(Saved entries)
Start of Block

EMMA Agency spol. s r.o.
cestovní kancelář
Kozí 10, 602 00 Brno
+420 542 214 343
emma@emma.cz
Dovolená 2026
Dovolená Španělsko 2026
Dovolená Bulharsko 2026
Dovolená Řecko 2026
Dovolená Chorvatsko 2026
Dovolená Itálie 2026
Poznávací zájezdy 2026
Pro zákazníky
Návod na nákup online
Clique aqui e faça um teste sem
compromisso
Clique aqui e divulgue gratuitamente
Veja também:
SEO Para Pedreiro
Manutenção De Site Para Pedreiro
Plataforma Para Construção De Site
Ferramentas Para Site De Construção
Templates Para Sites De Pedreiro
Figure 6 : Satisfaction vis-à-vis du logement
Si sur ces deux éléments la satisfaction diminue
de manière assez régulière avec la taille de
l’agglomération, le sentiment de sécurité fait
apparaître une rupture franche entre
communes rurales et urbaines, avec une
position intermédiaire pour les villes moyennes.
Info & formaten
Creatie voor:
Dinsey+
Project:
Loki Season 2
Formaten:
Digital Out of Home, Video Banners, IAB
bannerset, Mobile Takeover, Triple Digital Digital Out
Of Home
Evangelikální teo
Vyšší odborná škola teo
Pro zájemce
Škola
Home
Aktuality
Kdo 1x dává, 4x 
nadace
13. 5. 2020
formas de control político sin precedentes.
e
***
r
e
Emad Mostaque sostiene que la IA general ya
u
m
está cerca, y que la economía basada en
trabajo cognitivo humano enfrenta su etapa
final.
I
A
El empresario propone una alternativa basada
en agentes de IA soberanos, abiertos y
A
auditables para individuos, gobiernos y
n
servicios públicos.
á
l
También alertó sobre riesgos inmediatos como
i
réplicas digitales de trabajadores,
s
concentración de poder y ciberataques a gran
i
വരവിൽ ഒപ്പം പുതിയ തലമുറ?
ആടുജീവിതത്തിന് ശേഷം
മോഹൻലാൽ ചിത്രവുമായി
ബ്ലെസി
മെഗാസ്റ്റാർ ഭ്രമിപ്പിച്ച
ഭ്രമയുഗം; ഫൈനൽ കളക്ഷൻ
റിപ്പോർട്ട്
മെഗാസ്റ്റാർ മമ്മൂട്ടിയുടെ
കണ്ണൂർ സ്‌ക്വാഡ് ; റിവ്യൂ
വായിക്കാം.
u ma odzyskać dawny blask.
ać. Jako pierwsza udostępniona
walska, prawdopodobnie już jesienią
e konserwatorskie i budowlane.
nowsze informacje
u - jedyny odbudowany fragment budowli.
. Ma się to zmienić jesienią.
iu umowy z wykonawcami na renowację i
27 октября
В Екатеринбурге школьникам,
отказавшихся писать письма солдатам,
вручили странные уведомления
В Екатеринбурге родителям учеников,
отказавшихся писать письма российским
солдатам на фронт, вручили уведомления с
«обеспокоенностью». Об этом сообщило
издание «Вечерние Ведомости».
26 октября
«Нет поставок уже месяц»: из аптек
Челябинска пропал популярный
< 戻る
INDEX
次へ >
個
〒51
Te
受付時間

End of Block

THE PROBLEM
Output all records exactly, with nothing added or dropped.

EXERCISE SOLUTION
EMMA Agency spol. s r.o.
cestovní kancelář
Kozí 10, 602 00 Brno
+420 542 214 343
emma@emma.cz
Dovolená 2026
Dovolená Španělsko 2026
Dovolená Bulharsko 2026
Dovolená Řecko 2026
Dovolená Chorvatsko 2026
Dovolená Itálie 2026
Poznávací zájezdy 2026
Pro zákazníky
Návod na nákup online
Clique aqui e faça um teste sem
compromisso
Clique aqui e divulgue gratuitamente
Veja também:
SEO Para Pedreiro
Manutenção De Site Para Pedreiro
Plataforma Para Construção De Site
Ferramentas Para Site De Construção
Templates Para Sites De Pedreiro
Figure 6 : Satisfaction vis-à-vis du logement
Si sur ces deux éléments la satisfaction diminue
de manière assez régulière avec la taille de
l’agglomération, le sentiment de sécurité fait
apparaître une rupture franche entre
communes rurales et urbaines, avec une
position intermédiaire pour les villes moyennes.
Info & formaten
Creatie voor:
Dinsey+
Project:
Loki Season 2
Formaten:
Digital Out of Home, Video Banners, IAB
bannerset, Mobile Takeover, Triple Digital Digital Out
Of Home
Evangelikální teo
Vyšší odborná škola teo
Pro zájemce
Škola
Home
Aktuality
Kdo 1x dává, 4x 
nadace
13. 5. 2020
formas de control político sin precedentes.
e
***
r
e
Emad Mostaque sostiene que la IA general ya
u
m
está cerca, y que la economía basada en
trabajo cognitivo humano enfrenta su etapa
final.
I
A
El empresario propone una alternativa basada
en agentes de IA soberanos, abiertos y
A
auditables para individuos, gobiernos y
n
servicios públicos.
á
l
También alertó sobre riesgos inmediatos como
i
réplicas digitales de trabajadores,
s
concentración de poder y ciberataques a gran
i
വരവിൽ ഒപ്പം പുതിയ തലമുറ?
ആടുജീവിതത്തിന് ശേഷം
മോഹൻലാൽ ചിത്രവുമായി
ബ്ലെസി
മെഗാസ്റ്റാർ ഭ്രമിപ്പിച്ച
ഭ്രമയുഗം; ഫൈനൽ കളക്ഷൻ
റിപ്പോർട്ട്
മെഗാസ്റ്റാർ മമ്മൂട്ടിയുടെ
കണ്ണൂർ സ്‌ക്വാഡ് ; റിവ്യൂ
വായിക്കാം.
u ma odzyskać dawny blask.
ać. Jako pierwsza udostępniona
walska, prawdopodobnie już jesienią
e konserwatorskie i budowlane.
nowsze informacje
u - jedyny odbudowany fragment budowli.
. Ma się to zmienić jesienią.
iu umowy z wykonawcami na renowację i
27 октября
В Екатеринбурге школьникам,
отказавшихся писать письма солдатам,
вручили странные уведомления
В Екатеринбурге родителям учеников,
отказавшихся писать письма российским
солдатам на фронт, вручили уведомления с
«обеспокоенностью». Об этом сообщило
издание «Вечерние Ведомости».
26 октября
«Нет поставок уже месяц»: из аптек
Челябинска пропал популярный
< 戻る
INDEX
次へ >
個
〒51
Te
受付時間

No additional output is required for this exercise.